One of the best bits about manning the stand at the Chelsea Flower Show* is the opportunity to hear how customers use the products they already own and to demonstrate which useful tools they could or should be using, but at present do not use, either because they don’t know they exist, they don’t know what do with them, or they imagine that, because the tools have been designed with specific uses in mind, using them is too specialist an art and best left to the professionals.

This is an understandable bit of logic, but ultimately flawed. Looking at tools like Topiary Clippers, you might just as well focus on the simplicity of the designs and conclude that using them will be equally straightforward. Like most things in life, the truth lies somewhere between the two conclusions, but when it comes to clipping box – which is what many gardeners are building up to do at the start of June – the worst that can happen is you end up with a wonky clip. Like a bad haircut, the plant will grow back and you will probably have learned a thing or two from the mistake, so as long as you’re in your own garden and nobody is paying you, no harm done. More likely you’ll discover that with the right tools it’s incredible simple to keep yew, box and other shaped shrubs and hedges neat and tidy without calling in the pros.
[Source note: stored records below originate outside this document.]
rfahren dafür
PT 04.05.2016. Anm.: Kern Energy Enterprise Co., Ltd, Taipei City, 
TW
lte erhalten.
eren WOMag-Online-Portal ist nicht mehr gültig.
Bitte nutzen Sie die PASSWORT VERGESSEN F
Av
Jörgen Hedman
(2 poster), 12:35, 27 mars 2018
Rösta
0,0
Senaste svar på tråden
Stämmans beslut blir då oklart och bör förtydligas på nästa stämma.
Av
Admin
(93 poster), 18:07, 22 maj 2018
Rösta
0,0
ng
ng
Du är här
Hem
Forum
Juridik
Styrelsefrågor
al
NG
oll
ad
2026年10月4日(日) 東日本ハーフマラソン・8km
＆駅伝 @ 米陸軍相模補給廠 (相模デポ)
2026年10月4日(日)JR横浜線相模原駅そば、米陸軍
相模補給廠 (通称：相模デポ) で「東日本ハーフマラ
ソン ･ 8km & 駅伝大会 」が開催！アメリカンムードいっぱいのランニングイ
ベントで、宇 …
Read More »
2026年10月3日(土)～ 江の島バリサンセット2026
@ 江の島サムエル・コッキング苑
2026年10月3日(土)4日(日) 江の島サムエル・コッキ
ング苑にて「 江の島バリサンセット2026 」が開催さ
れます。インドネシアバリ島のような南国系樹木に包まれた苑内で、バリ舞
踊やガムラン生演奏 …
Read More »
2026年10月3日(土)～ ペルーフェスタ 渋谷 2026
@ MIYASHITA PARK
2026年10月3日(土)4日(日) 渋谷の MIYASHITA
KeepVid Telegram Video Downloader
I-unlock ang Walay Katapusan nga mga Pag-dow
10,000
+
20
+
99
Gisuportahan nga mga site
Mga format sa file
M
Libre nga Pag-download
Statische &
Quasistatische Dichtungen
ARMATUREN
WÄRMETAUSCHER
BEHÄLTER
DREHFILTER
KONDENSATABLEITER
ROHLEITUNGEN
If you visited our stand at Chelsea you might have had a crack at shaping the box balls that we placed at either end of the stand. It gave us enormous pleasure to see hesitant hands grow in confidence when handling the curved-blade Hakari Clippers: the curve of the blades acting a little like the topiary equivalent of lane-assist in a modern car. But even those who toyed with more traditional (and affordable) straight-bladed topiary clippers, like the Niwaki GR Pro Topiary Clippers or the Sentei Topiary Clippers, had no trouble refining the box ball or, in a few cases, creating their own abstract shapes. Only one person took a chunk out of the side and they may or may not have arrived via the Pimms tent (no judgement implied, just envy!).

Niwaki stand at Chelsea Flower Show 2023 with box ball and Niwaki Hakari Topiary Clippers in action
Niwaki stand at Chelsea Flower Show: a lot of love for the humble box ball

The humble box balls got a lot of love from customers and Niwaki staff alike

Jake Hobson tests out the new Niwaki Hakari curved blade clippers

Jake Hobson tests out the new Niwaki Hakari curved blade clippers. Tailor-made for box balls – we challenge you to cut a straight line!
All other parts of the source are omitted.